Step 1: Requirements

Functional Requirements

  1. Upload and download files
  2. Sync files across devices (desktop, mobile, web)
  3. Share files and folders with other users
  4. File versioning (view and restore previous versions)
  5. Offline access (work offline, sync when reconnected)

Non-Functional Requirements

  1. High reliability — files must never be lost
  2. Fast sync — changes appear on other devices within seconds
  3. Low bandwidth usage — only transfer changed parts of files
  4. Support 500 million users with 100 million daily active users

Step 2: Estimation

Users: 500M total, 100M DAU

Storage:
  Average files per user: 500 files
  Average file size: 500 KB
  Total files: 250 billion files
  Total storage: 500M users * 500 files * 500 KB = 125 PB

Daily activity:
  File uploads/edits: 200M per day
  File downloads: 500M per day
  File syncs: 1 billion per day (across devices)

Upload bandwidth:
  200M uploads/day * average 200 KB change = 40 TB/day upload
  40 TB / 86,400 = ~460 MB/sec average upload

Metadata:
  Each file: ~200 bytes of metadata (name, size, hash, version, path)
  250 billion files * 200 bytes = 50 TB of metadata

Step 3: Block Storage — The Key Insight

Instead of storing files as single blobs, split them into fixed-size blocks (typically 4 MB).

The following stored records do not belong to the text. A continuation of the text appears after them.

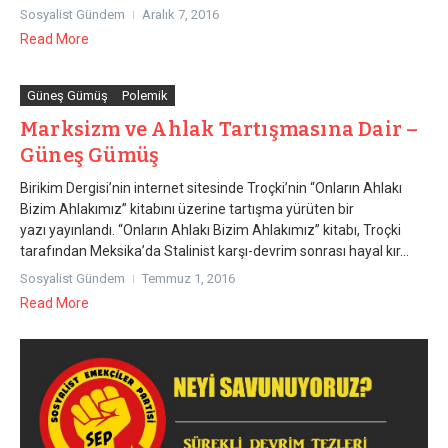
Sosyalist Gündem
Aralık 7, 2016
Read More
Güneş Gümüş
Polemik
Marksizm ve Ahlak Tartışmasına Dair –
Güneş Gümüş
Birikim Dergisi’nin internet sitesinde Troçki’nin “Onların Ahlakı
Bizim Ahlakımız” kitabını üzerine tartışma yürüten bir
yazı yayınlandı. “Onların Ahlakı Bizim Ahlakımız” kitabı, Troçki
tarafından Meksika’da Stalinist karşı-devrim sonrası hayal kır...
Sosyalist Gündem
Temmuz 1, 2016
Read More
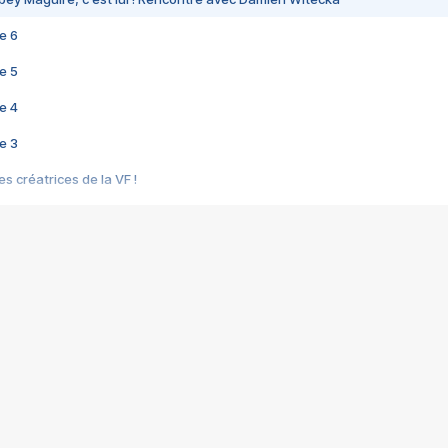
e 6
e 5
e 4
e 3
s créatrices de la VF !
e 2
e 1
e Mektoub My Love arrive enfin ! Rencontre avec Shaïn Boumedine et Sal
i : après Toni en famille
elle réalise le bouleversant Dites lui que je l'aime
ais ! Rencontre autour de Vie privée de Rebecca Zlotowski
 de Marguerite, Grave... Rencontre avec Ella Rumpf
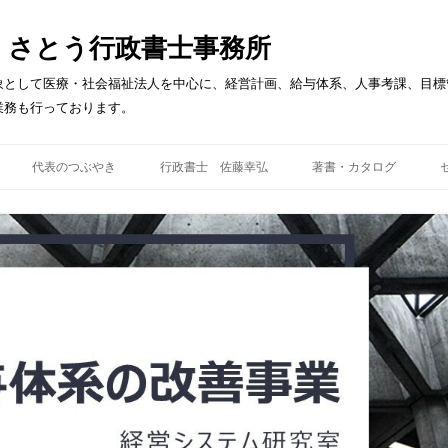
：さとう行政書士事務所
象として医療・社会福祉法人を中心に、経営計画、給与体系、人事考課、目標
業務も行っております。
コ
ン
代表のつぶやき
行政書士 佐藤幸弘
著書・カタログ
テ
ン
ツ
の改善事業
賃金制度の特徴
へ
ス
キ
制度の提案
ッ
プ
織の活性化事業
リーダーシップ研修
の策定
育成型目標管理
ビジネスコーチング
問題解決のための思考ﾌﾟﾛｾｽ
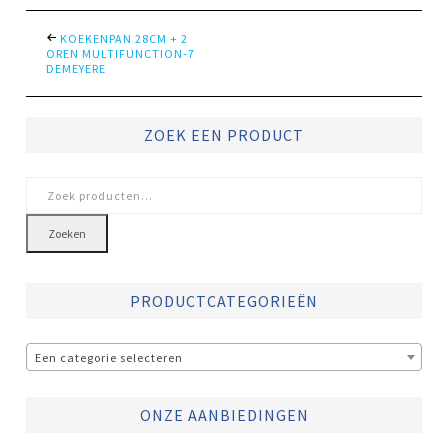
KOEKENPAN 28CM + 2
OREN MULTIFUNCTION-7
DEMEYERE
ZOEK EEN PRODUCT
Zoeken
naar:
Zoeken
PRODUCTCATEGORIEËN
Een categorie selecteren
ONZE AANBIEDINGEN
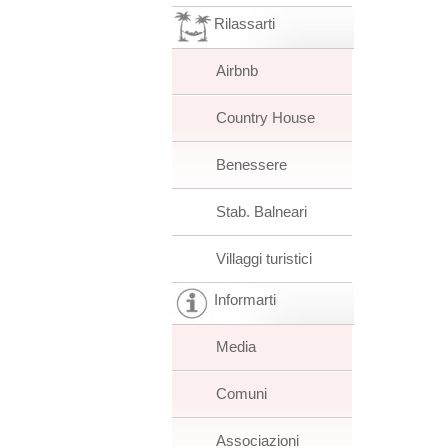
Rilassarti
Airbnb
Country House
Benessere
Stab. Balneari
Villaggi turistici
Informarti
Media
Comuni
Associazioni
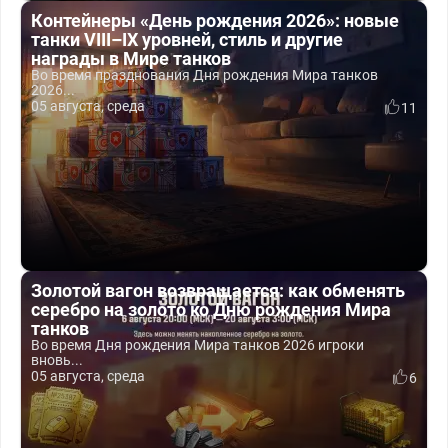
Контейнеры «День рождения 2026»: новые
танки VIII–IX уровней, стиль и другие
награды в Мире танков
Во время празднования Дня рождения Мира танков
2026...
05 августа, среда
11
Золотой вагон возвращается: как обменять
серебро на золото ко Дню рождения Мира
танков
Во время Дня рождения Мира танков 2026 игроки
вновь...
05 августа, среда
6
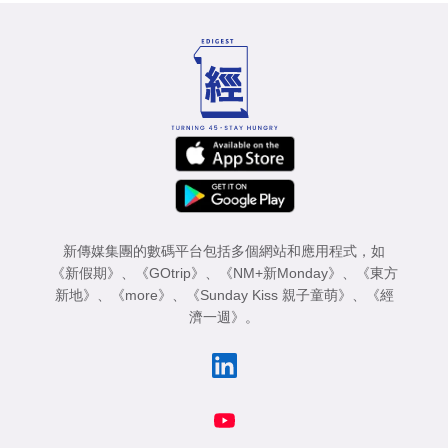
新傳媒集團的數碼平台包括多個網站和應用程式，如
《新假期》
、
《GOtrip》
、
《NM+新Monday》
、
《東方
新地》
、
《more》
、
《Sunday Kiss 親子童萌》
、
《經
濟一週》
。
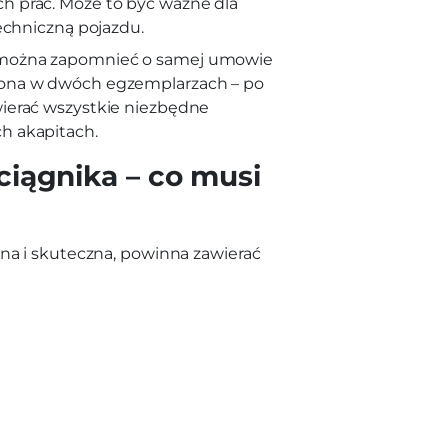
h prac. Może to być ważne dla
echniczną pojazdu.
e można zapomnieć o samej umowie
zona w dwóch egzemplarzach – po
ierać wszystkie niezbędne
h akapitach.
iągnika – co musi
a i skuteczna, powinna zawierać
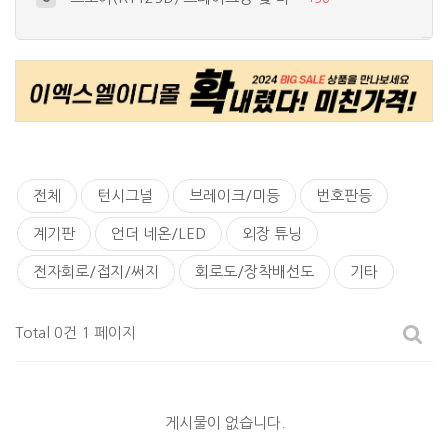
써지보호회로 자작
9
+
15
새로 입양된 TL1000S~
10
+
17
간단한 언더네온 작업
4
+
26
세상 하나뿐이 바이크? 가장 비싼 ^^…
5
+
19
전체
턴시그널
브레이크/미등
번호판등
계기판
언더 네온/LED
외장 튜닝
전자회로/접지/써지
회로도/장착배선도
기타
Total 0건
1 페이지
게시물이 없습니다.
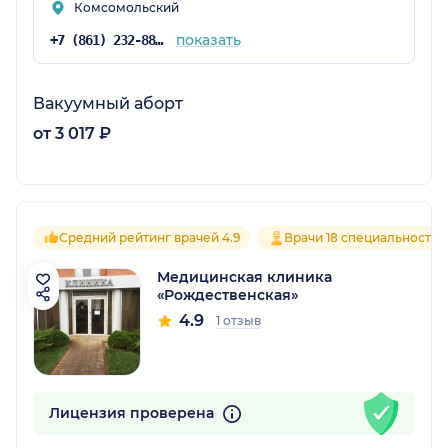
Комсомольский
показать
+7 (861) 232-88-37
Вакуумный аборт
от 3 017 ₽
Средний рейтинг врачей 4.9
Врачи 18 специальностей
Медицинская клиника
«Рождественская»
4.9
1 отзыв
Лицензия проверена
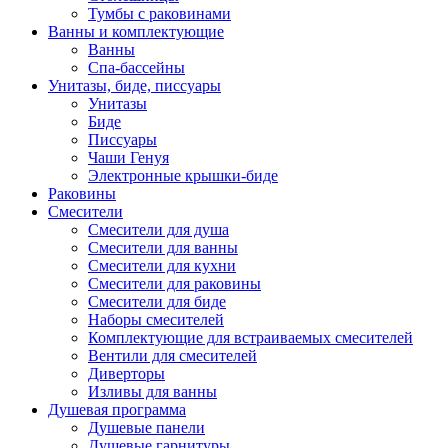
Тумбы с раковинами
Ванны и комплектующие
Ванны
Спа-бассейны
Унитазы, биде, писсуары
Унитазы
Биде
Писсуары
Чаши Генуя
Электронные крышки-биде
Раковины
Смесители
Смесители для душа
Смесители для ванны
Смесители для кухни
Смесители для раковины
Смесители для биде
Наборы смесителей
Комплектующие для встраиваемых смесителей
Вентили для смесителей
Диверторы
Изливы для ванны
Душевая программа
Душевые панели
Душевые гарнитуры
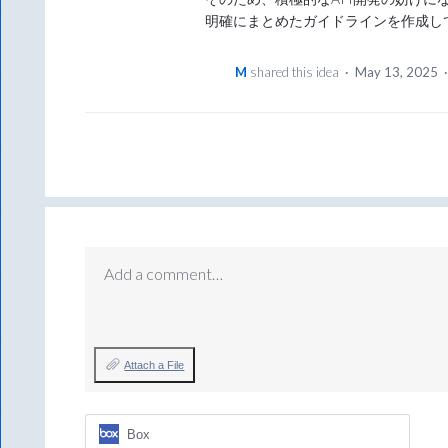
明確にまとめたガイドラインを作成し
M
shared this idea
·
May 13, 2025
Add a comment…
Attach a File
Box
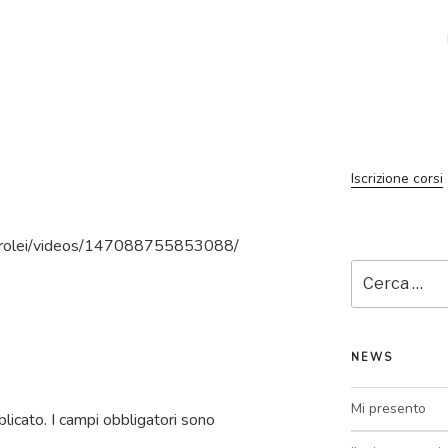
Iscrizione corsi
carolei/videos/147088755853088/
Cerca:
NEWS
Mi presento
blicato.
I campi obbligatori sono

This is the foundation of how Dropbox and Google Drive work.

Block Storage:

  File: report.pdf (12 MB)

  Without blocks:
    Store as one 12 MB blob.
    If 1 byte changes, re-upload the entire 12 MB.

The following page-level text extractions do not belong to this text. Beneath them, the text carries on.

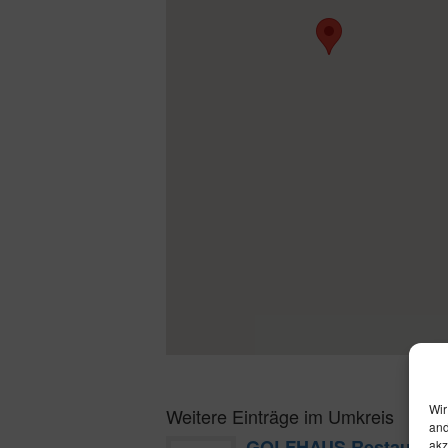
Wir
Weitere Einträge im Umkreis
and
GOLFHAUS Restaurant
akz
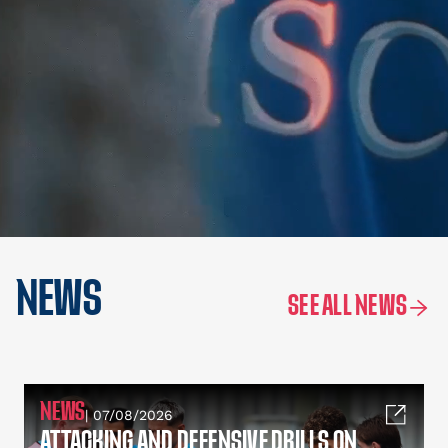
NEWS
SEE ALL NEWS
NEWS
| 07/08/2026
ATTACKING AND DEFENSIVE DRILLS ON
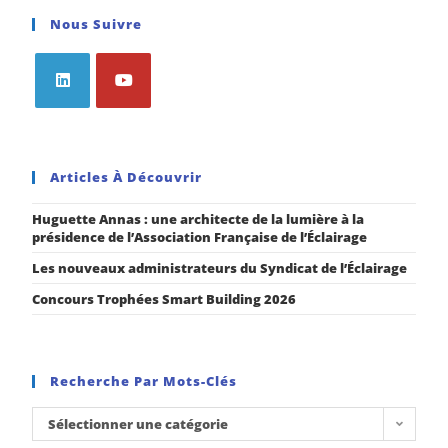
Nous Suivre
Articles À Découvrir
Huguette Annas : une architecte de la lumière à la
présidence de l’Association Française de l’Éclairage
Les nouveaux administrateurs du Syndicat de l’Éclairage
Concours Trophées Smart Building 2026
Recherche Par Mots-Clés
Sélectionner une catégorie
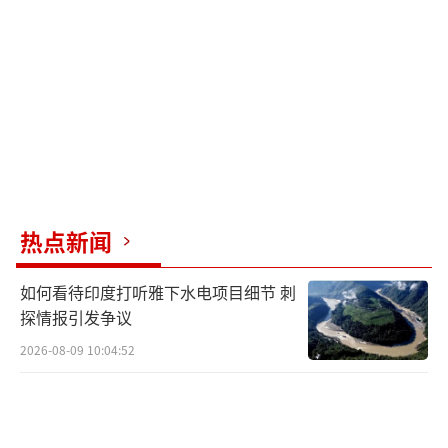
伊朗受到的军事袭击威胁”，作为纳坦兹核设
施遇袭的应急措施。2011年12月，该设施正式
开始进行铀浓缩活动，生产丰度达20%的浓缩
铀。
福尔多核设施的铀浓缩活动在《联合全面
行动计划》（即伊核协议）签订后短暂终止。
根据该协议，福尔多核设施应当在15年内停止
热点新闻
铀浓缩及相关研究活动，同时被改建为核物理
技术中心。此外，协议明确规定，伊朗不得在
如何看待印度打听雅下水电项目细节 刺
福尔多核设施中拥有任何裂变材料。
探情报引发争议
2026-08-09 10:04:52
2018年5月，在美国特朗普政府单方面退出
伊核协议后，伊朗逐步恢复了福尔多核设施的
铀浓缩活动。2019年11月，伊朗开始在福尔多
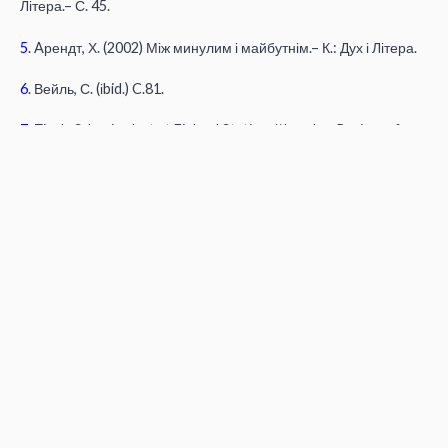
Літера.– С. 45.
5
. Aрендт, Х. (2002) Між минулим і майбутнім.– К.: Дух і Літера.
6
. Вейль, С. (іbid.) C.81.
7
. Zizek, S. Lenin shot at Finland Station // London Review of
Books, 18.07.2005.
[link]
8
. Stenning, A. (2005) Re-placing work: economic
transformations and the shape of a community in a post-
communist Poland. In: Work, Employment and Society, 19 (2).
P.237.
Автор:
Анастасія Рябчук
Поширити:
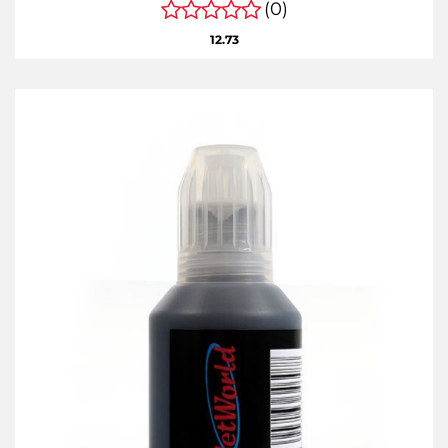
(0)
12.73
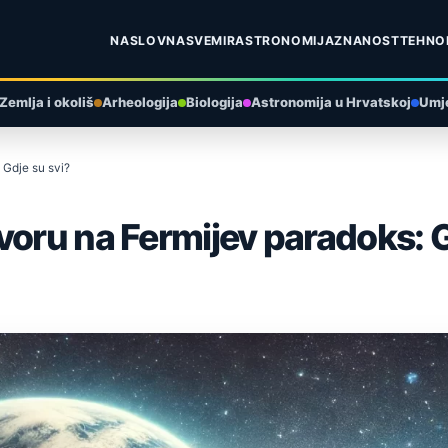
NASLOVNA
SVEMIR
ASTRONOMIJA
ZNANOST
TEHNO
Zemlja i okoliš
Arheologija
Biologija
Astronomija u Hrvatskoj
Umje
 Gdje su svi?
voru na Fermijev paradoks: G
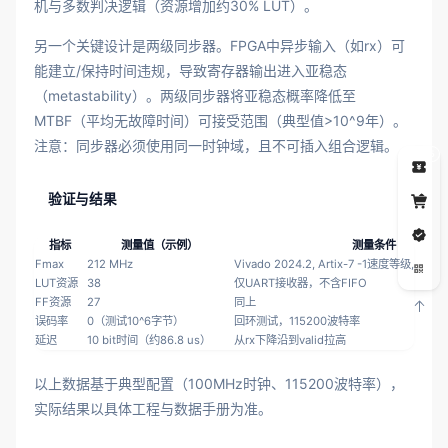
机与多数判决逻辑（资源增加约30% LUT）。
另一个关键设计是两级同步器。FPGA中异步输入（如rx）可
能建立/保持时间违规，导致寄存器输出进入亚稳态
（metastability）。两级同步器将亚稳态概率降低至
MTBF（平均无故障时间）可接受范围（典型值>10^9年）。
注意：同步器必须使用同一时钟域，且不可插入组合逻辑。
5
验证与结果
指标
测量值（示例）
测量条件
Fmax
212 MHz
Vivado 2024.2, Artix-7 -1速度等级, 无
LUT资源
38
仅UART接收器，不含FIFO
FF资源
27
同上
误码率
0（测试10^6字节）
回环测试，115200波特率
延迟
10 bit时间（约86.8 us）
从rx下降沿到valid拉高
以上数据基于典型配置（100MHz时钟、115200波特率），
实际结果以具体工程与数据手册为准。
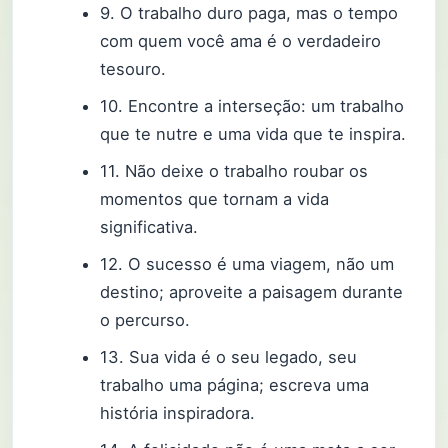
9. O trabalho duro paga, mas o tempo
com quem você ama é o verdadeiro
tesouro.
10. Encontre a interseção: um trabalho
que te nutre e uma vida que te inspira.
11. Não deixe o trabalho roubar os
momentos que tornam a vida
significativa.
12. O sucesso é uma viagem, não um
destino; aproveite a paisagem durante
o percurso.
13. Sua vida é o seu legado, seu
trabalho uma página; escreva uma
história inspiradora.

  With blocks (4 MB each):
    Block 1: bytes 0 to 4MB        hash: abc123
    Block 2: bytes 4MB to 8MB      hash: def456
    Block 3: bytes 8MB to 12MB     hash: ghi789

    File metadata: [abc123, def456, ghi789]

    If bytes in Block 2 change:
    Block 1: unchanged             hash: abc123 (skip upload)
    Block 2: changed               hash: xyz999 (upload only this block)
    Block 3: unchanged             hash: ghi789 (skip upload)

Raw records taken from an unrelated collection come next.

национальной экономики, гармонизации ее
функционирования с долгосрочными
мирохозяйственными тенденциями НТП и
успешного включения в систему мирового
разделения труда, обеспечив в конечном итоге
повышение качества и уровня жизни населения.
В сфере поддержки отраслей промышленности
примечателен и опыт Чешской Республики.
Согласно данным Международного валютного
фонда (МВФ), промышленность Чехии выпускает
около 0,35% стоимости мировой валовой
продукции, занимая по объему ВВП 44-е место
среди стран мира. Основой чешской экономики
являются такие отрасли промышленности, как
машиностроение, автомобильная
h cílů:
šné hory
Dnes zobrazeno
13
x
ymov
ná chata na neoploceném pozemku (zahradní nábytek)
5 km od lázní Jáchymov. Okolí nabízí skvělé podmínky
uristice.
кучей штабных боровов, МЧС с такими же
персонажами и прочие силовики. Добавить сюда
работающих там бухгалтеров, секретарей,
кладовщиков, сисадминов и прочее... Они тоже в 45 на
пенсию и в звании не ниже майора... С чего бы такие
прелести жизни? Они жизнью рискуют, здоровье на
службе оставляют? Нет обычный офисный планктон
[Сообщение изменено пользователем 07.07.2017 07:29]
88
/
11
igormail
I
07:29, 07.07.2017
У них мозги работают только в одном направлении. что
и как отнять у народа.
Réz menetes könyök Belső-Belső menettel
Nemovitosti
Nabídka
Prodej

    Upload: 4 MB instead of 12 MB (67% bandwidth savings)

Why 4 MB Blocks?

Block Size Trade-offs:

  Small blocks (64 KB):
    + More granular sync (upload only tiny changes)
    + Better deduplication
    - More metadata overhead (more block references per file)
    - More HTTP requests for upload/download

  Large blocks (16 MB):
    + Fewer metadata entries
    + Fewer HTTP requests
    - Less granular sync (upload 16 MB for a 1-byte change)
    - Worse deduplication

  4 MB (Dropbox's choice):
    Good balance between sync granularity and metadata overhead.
    Most file edits modify less than 4 MB.
    One HTTP request per block is manageable.

Step 4: Deduplication

Content-based deduplication saves storage by storing identical blocks only once.

Deduplication:

  Alex uploads photo.jpg (8 MB):
    Block A1: hash = abc123
    Block A2: hash = def456

  Sam uploads the same photo.jpg:
    Block S1: hash = abc123  --> already exists! Skip storage.
    Block S2: hash = def456  --> already exists! Skip storage.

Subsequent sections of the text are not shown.